This post has no rhetoric, it doesn't do anything to anyone, it is like a tree in a field, why would you go attack a tree in a field?

When things are in concrete reality I can "take criticism" and adjust my behavior, and I want to, for example if someone tells me in a book that eating meat is causing pain to a lot of things, or that shopping from corporations is causing pain to a lot of things, etc., but your comment saying that I am hurting people is so undefined and abstract and, I think, so based on the idea that "abstractions" have "feelings" that for me to just stop what I am doing based on your comment would be like someone telling me to stop thinking about hamsters because I am hurting people by thinking about hamsters.

I feel sad that you seem to be trying to "insult" me or "condemn my life" by calling me unhappy and lonely. Do you mean that people are "pathetic" if they "have no life" and are "sad" and "lonely"? And that you yourself "have a life" and are not "unhappy" and "lonely" and therefore are "good"?

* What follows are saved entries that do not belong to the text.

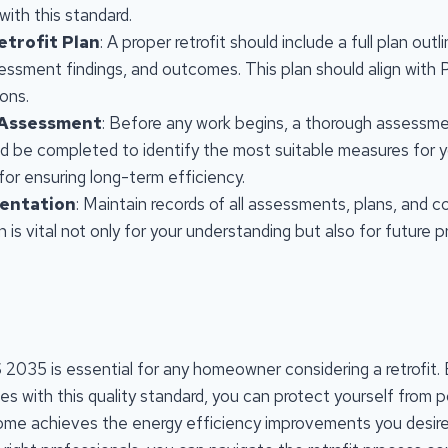
with this standard.
etrofit Plan
: A proper retrofit should include a full plan out
essment findings, and outcomes. This plan should align with
ons.
 Assessment
: Before any work begins, a thorough assessme
d be completed to identify the most suitable measures for 
 for ensuring long-term efficiency.
entation
: Maintain records of all assessments, plans, and c
is vital not only for your understanding but also for future p
2035 is essential for any homeowner considering a retrofit. 
es with this quality standard, you can protect yourself from 
ome achieves the energy efficiency improvements you desire.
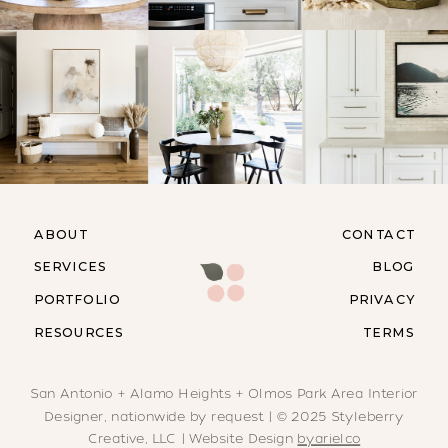
ABOUT
CONTACT
SERVICES
BLOG
PORTFOLIO
PRIVACY
RESOURCES
TERMS
San Antonio + Alamo Heights + Olmos Park Area Interior
Designer, nationwide by request | © 2025 Styleberry
Creative, LLC | Website Design
byarielco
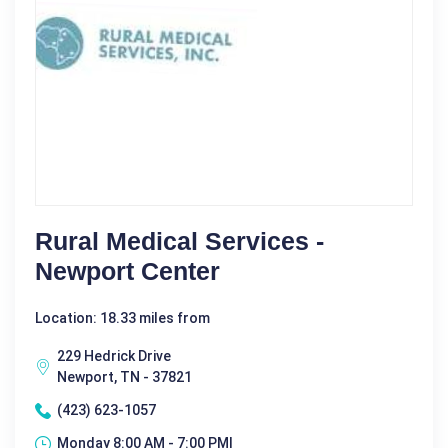
Rural Medical Services -
Newport Center
Location: 18.33 miles from
229 Hedrick Drive
Newport, TN - 37821
(423) 623-1057
Monday 8:00 AM - 7:00 PM|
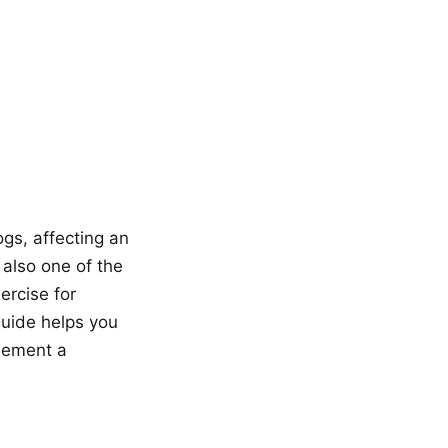
gs, affecting an
 also one of the
rcise for
guide helps you
plement a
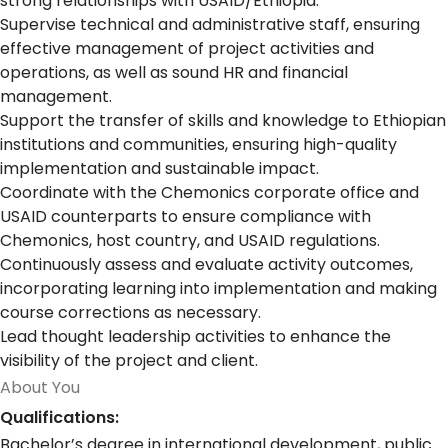
strong relationships with USAID/Ethiopia.
Supervise technical and administrative staff, ensuring
effective management of project activities and
operations, as well as sound HR and financial
management.
Support the transfer of skills and knowledge to Ethiopian
institutions and communities, ensuring high-quality
implementation and sustainable impact.
Coordinate with the Chemonics corporate office and
USAID counterparts to ensure compliance with
Chemonics, host country, and USAID regulations.
Continuously assess and evaluate activity outcomes,
incorporating learning into implementation and making
course corrections as necessary.
Lead thought leadership activities to enhance the
visibility of the project and client.
About You
Qualifications:
Bachelor’s degree in international development, public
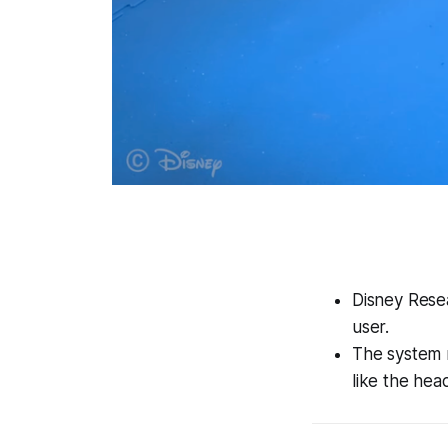
Disney Resea
user.
The system 
like the hea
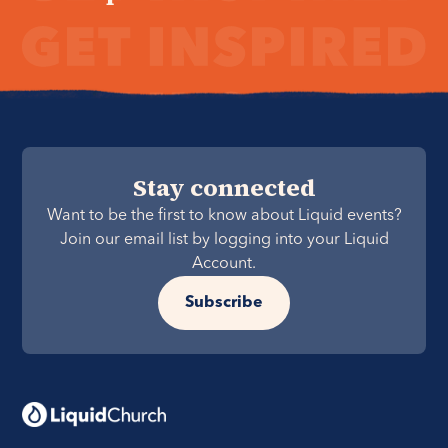
Stay connected
Want to be the first to know about Liquid events?
Join our email list by logging into your Liquid
Account.
Subscribe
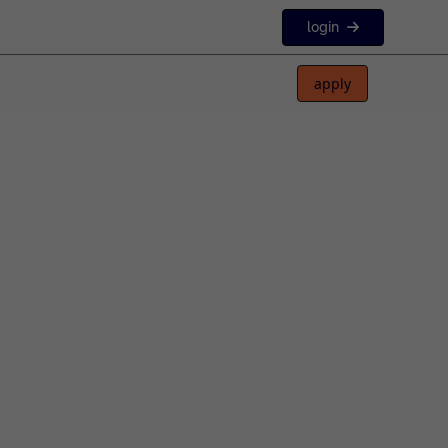
login
apply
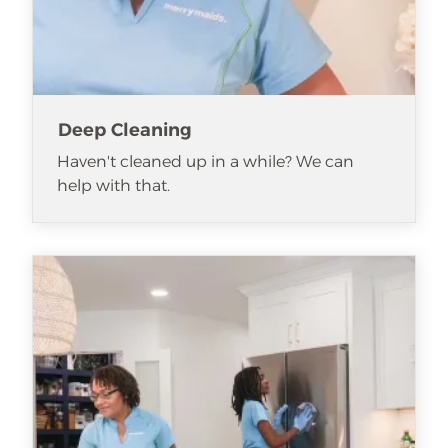
Deep Cleaning
Haven't cleaned up in a while? We can
help with that.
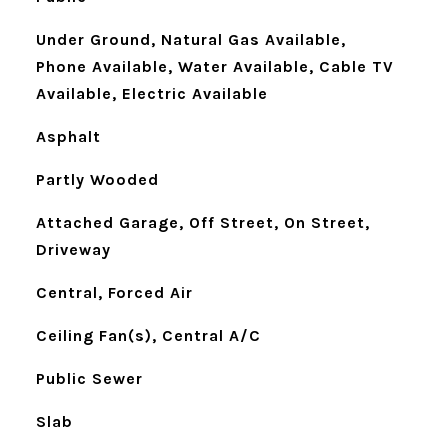
Under Ground, Natural Gas Available,
Phone Available, Water Available, Cable TV
Available, Electric Available
Asphalt
Partly Wooded
Attached Garage, Off Street, On Street,
Driveway
Central, Forced Air
Ceiling Fan(s), Central A/C
Public Sewer
Slab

Unhappy and lonely and confused people are the ones that can be helped by sympathy, not happy people in fulfilling relationships and a schedule each day of working, having fulfilling relationships, and doing things perceived by the mainstream as "productive" and "well-adjusted."

Based on my experience so far, in life, people who call other people "unhappy" and "lonely" and say that other people do not "have a life" tend to want to dissociate with people who are unhappy or lonely or "do not have a life," so that no one will think that they themselves are unhappy or lonely or "do not have a life," because they think it is somehow "bad" or "shameful" or "embarrassing" to be lonely or unhappy or "not have a life." For example in high school when the "popular" kids would "make fun" of the kids with no friends who were sad and lonely and didn't seem to "have a life."

Which is the kind of person that makes lonely, unhappy, and people who "do not have a life" even more unhappy and lonely and not want to "have a life [the kind of life 'you' have]."

6:56 PM  
Blogger Justin said...

and doing things perceived by the mainstream as "productive" and "well-adjusted."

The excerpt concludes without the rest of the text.